As we know, during meiotic progression, oocyte maturation also couples with cumulus expansion or apoptosis and the number of cumulus cells attached to matured oocytes decreases with age (Qiao et al., 2008). Torner et al.(2004) found that mitochondrial redistribution and their oxidative activity are essential to the degree of cumulus cell apoptosis during oocyte maturation. Mitochondrial fine homogeneous distribution is correlated to low oxidative activity and low levels of cumulus cell apoptosis, while granulated homogeneous distribution is correlated to high oxidative activity and high levels of cumulus cell apoptosis. It is probable that oocytes transport proapoptotic molecules from the activated ooplasmic mitochondria to the surrounding cumulus. Paracrine factors and gap junctions participate in the communication between oocytes and cumulus cells (Andreuccetti et al., 1999; Albertini et al., 2001). Recent studies have proven that oocytes may regulate the functions of cumulus itself instead of being controlled by cumulus (Gilchrist et al., 2008). Hussein et al.(2005) demonstrated that soluble paracrine signals from the oocyte may contribute to the levels of apoptosis in cumulus cells rather than gap junctions, because destroying the gap junctions between cumulus cells and oocytes has effects on apoptosis in all cumulus cell layers instead of the closest layer to the oocyte. Growth-differentiation factor 9 (GDF9) and bone morphogenetic protein 15 (BMP15) are two key oocyte-secreted factors (OSFs), which are expressed in the ooplasm and function in cumulus cells. These two factors can activate the signaling pathways in cumulus cells to mediate the development of their neighboring oocytes. It is obvious that GDP9 and BMP15 play vital roles in oocyte maturation and quality determination (Gilchrist et al., 2008). Sharov et al.(2008) have detected the expression of GDP9 and BMP15 decreased in aged oocytes, which can be also used for oocyte quality evaluation.

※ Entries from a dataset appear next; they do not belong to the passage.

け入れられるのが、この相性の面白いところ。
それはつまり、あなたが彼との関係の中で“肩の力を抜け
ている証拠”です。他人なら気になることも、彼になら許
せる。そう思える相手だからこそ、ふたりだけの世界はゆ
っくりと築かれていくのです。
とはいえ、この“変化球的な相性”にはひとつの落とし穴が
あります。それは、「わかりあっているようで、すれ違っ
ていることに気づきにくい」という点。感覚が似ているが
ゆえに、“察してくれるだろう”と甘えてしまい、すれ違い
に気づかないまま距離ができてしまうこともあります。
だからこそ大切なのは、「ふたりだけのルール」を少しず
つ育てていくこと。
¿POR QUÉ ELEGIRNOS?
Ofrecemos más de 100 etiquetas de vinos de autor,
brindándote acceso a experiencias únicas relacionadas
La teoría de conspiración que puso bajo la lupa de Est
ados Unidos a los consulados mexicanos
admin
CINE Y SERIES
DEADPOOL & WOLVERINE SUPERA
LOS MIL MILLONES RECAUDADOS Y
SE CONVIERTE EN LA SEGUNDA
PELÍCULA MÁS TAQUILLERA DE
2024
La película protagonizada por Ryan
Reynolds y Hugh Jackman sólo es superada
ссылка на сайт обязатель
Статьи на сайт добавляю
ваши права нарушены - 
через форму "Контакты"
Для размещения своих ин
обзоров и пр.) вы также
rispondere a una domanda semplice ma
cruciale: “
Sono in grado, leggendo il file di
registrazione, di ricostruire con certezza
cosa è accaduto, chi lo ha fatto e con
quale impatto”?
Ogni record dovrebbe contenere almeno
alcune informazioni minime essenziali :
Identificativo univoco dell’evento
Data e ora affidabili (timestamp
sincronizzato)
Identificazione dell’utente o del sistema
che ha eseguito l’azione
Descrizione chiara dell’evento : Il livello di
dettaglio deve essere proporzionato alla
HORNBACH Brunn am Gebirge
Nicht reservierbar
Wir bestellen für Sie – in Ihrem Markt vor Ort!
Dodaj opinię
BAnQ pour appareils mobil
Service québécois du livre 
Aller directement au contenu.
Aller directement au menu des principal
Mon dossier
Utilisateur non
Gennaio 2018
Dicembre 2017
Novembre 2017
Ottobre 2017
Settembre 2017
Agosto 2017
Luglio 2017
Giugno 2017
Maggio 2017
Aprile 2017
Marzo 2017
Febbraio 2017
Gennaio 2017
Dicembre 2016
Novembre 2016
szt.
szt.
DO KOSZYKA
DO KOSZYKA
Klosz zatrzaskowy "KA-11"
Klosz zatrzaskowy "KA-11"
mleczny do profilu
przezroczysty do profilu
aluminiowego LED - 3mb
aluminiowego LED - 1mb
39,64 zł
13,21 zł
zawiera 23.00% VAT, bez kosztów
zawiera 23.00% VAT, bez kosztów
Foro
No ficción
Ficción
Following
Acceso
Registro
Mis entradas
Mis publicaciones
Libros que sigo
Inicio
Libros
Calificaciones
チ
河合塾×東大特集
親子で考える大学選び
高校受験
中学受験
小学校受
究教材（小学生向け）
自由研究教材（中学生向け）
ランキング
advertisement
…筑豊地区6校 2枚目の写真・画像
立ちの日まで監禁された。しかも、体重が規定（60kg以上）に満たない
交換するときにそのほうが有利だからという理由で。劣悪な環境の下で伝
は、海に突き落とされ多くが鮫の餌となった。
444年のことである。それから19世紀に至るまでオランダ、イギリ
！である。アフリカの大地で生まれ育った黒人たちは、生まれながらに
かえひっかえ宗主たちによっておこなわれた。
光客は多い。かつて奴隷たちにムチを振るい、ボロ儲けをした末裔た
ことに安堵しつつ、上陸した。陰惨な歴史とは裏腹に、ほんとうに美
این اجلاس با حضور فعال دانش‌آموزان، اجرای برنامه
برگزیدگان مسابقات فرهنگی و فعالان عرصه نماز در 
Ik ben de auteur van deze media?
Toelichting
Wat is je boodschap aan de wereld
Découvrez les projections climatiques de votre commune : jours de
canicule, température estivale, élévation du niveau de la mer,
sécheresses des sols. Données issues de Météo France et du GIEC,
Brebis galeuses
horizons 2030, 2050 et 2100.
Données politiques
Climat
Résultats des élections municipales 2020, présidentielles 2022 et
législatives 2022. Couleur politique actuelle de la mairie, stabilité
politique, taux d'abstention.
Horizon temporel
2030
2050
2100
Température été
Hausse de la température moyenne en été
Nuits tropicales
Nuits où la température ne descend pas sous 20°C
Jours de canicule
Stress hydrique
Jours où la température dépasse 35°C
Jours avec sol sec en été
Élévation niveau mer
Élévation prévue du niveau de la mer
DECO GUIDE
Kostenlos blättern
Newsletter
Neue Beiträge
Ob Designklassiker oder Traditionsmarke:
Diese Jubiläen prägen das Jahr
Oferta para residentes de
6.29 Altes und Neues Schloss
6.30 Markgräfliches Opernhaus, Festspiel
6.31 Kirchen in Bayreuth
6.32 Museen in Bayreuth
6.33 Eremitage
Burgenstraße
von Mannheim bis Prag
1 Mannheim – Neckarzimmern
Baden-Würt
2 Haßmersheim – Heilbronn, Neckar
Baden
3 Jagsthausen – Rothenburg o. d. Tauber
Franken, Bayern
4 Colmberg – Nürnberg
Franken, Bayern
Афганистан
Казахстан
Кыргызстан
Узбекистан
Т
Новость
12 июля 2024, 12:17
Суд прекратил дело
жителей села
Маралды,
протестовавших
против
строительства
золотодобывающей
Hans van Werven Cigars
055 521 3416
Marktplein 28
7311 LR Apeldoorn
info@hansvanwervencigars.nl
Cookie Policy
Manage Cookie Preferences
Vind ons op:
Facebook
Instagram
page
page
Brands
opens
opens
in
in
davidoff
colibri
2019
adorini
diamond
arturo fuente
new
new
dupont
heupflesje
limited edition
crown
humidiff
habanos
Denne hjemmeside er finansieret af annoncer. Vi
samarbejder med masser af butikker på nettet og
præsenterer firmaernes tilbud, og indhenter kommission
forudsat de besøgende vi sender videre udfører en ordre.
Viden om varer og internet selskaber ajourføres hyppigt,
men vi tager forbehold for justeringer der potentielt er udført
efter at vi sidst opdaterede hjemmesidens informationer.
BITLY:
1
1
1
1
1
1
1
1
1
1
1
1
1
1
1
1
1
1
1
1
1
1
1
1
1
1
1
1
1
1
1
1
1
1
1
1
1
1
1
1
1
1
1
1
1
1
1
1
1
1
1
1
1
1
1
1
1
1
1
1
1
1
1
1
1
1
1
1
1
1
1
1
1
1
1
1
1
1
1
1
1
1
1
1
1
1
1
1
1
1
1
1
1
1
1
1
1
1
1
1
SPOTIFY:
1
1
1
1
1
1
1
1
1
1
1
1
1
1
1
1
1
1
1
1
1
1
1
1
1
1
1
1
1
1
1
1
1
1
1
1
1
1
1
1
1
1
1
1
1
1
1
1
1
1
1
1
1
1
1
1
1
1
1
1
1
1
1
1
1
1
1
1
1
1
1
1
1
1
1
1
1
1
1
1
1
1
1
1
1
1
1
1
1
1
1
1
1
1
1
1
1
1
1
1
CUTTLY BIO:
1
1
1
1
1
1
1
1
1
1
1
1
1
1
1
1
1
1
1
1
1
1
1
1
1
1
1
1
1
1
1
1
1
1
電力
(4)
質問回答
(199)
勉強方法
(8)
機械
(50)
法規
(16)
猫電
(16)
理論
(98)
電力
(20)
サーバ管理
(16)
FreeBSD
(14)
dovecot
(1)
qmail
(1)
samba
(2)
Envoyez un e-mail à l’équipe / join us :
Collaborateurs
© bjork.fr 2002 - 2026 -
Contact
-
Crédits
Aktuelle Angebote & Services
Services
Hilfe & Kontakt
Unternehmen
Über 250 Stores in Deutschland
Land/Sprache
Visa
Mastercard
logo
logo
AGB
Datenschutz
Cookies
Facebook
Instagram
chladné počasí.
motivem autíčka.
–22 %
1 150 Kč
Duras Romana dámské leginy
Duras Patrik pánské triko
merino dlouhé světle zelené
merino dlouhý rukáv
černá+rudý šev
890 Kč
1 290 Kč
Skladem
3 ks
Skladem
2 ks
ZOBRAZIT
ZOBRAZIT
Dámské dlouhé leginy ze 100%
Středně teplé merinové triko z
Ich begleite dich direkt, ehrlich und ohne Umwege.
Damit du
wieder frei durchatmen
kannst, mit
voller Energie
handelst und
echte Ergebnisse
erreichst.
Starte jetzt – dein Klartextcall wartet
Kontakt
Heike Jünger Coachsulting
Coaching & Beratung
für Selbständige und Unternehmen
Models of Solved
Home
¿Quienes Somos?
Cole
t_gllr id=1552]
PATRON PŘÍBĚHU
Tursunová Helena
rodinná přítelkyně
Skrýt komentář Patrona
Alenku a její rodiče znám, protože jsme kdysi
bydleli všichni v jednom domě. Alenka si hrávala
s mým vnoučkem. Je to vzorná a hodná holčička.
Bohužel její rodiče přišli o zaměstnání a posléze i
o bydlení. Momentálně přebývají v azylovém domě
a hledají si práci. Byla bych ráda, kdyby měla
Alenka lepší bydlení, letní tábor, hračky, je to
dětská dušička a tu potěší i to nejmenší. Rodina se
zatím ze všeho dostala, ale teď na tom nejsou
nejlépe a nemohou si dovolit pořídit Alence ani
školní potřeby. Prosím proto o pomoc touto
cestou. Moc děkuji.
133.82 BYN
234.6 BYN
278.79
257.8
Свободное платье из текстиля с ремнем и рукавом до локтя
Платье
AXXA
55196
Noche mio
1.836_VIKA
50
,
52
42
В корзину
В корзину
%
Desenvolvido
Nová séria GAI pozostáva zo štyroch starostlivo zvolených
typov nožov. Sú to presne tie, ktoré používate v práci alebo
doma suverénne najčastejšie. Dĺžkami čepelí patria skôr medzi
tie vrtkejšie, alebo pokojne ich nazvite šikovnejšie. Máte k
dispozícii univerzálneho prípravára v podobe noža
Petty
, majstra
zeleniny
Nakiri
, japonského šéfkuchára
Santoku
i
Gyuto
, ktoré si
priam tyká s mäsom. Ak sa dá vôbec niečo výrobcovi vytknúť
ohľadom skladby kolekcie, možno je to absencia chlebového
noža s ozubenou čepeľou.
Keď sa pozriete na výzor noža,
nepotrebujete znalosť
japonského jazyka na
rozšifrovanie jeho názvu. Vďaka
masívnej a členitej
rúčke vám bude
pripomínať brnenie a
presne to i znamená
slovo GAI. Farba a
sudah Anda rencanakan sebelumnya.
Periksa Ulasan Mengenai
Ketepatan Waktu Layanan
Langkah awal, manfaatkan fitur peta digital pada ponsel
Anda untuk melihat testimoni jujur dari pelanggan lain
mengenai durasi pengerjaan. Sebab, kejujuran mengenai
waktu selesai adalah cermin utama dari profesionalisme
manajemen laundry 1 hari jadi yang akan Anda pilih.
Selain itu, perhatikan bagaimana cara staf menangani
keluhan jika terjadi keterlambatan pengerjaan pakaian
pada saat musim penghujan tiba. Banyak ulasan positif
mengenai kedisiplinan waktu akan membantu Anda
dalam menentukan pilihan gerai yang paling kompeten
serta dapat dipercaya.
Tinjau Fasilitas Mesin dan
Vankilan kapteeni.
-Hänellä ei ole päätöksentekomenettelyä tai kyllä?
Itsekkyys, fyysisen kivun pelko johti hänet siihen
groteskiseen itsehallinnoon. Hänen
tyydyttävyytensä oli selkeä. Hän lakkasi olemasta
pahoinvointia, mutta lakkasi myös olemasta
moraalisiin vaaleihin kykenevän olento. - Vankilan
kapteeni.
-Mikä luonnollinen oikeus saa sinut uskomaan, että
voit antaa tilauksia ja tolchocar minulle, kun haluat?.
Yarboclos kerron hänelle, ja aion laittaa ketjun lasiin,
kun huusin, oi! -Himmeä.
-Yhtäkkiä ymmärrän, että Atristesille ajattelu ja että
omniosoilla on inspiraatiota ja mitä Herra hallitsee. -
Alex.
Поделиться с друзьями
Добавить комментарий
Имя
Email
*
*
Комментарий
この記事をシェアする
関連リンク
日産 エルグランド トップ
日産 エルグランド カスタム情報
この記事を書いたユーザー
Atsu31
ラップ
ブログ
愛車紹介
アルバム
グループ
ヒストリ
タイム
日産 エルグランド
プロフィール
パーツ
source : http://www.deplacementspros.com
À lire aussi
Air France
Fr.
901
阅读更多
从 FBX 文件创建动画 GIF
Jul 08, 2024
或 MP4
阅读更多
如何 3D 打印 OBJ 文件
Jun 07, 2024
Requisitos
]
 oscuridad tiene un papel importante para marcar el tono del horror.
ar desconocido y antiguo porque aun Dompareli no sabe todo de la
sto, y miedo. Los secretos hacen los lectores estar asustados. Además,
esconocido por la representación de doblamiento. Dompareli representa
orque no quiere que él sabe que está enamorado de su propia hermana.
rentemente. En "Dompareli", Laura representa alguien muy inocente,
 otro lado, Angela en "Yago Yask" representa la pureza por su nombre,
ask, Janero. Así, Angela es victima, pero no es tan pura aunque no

MITOCHONDRIA AND OOCYTE AGING
Aging is the accumulation of function loss in diverse organs and tissues. Natural human fertility decreases with the maternal age, which may reduce the success rate of IVF. The success rate of IVF pregnancy in women older than 35 years old is markedly lower than that in younger ones (Hsieh et al., 2004). Previous investigations suggested that poor oocyte quality was responsible for the age-related decline in female fertility competence (Wu et al., 2000). For the aged oocytes, mitochondrial pathophysiology occurs in the ooplasm, which includes an increased density of mitochondrial matrix, increased mtDNA damage, and higher frequency of ruptured mitochondrial membranes (Ottolenghi et al., 2004), while Δφ m, ATP synthesis and metabolic reactions in the electron transport chain decrease with age (Sharov et al., 2008). All these changes may link to the female infertility.
MtDNA and oocyte aging
Human mtDNA strictly derives from maternal inheritance (Kaneda et al., 1995; Cummins et al., 1997). The number of mtDNA copies varies in oocytes, and lower copy numbers may be caused by inadequate cytoplasmic maturation or mitochondrial biogenesis (Reynier et al., 2001). The mtDNA content in oocytes with normal fertilization capability is higher than that in abnormal oocytes (Reynier et al., 2001), and aging has been reported to exert a negative influence on the process of mitochondriogenesis (López-Lluch et al., 2008).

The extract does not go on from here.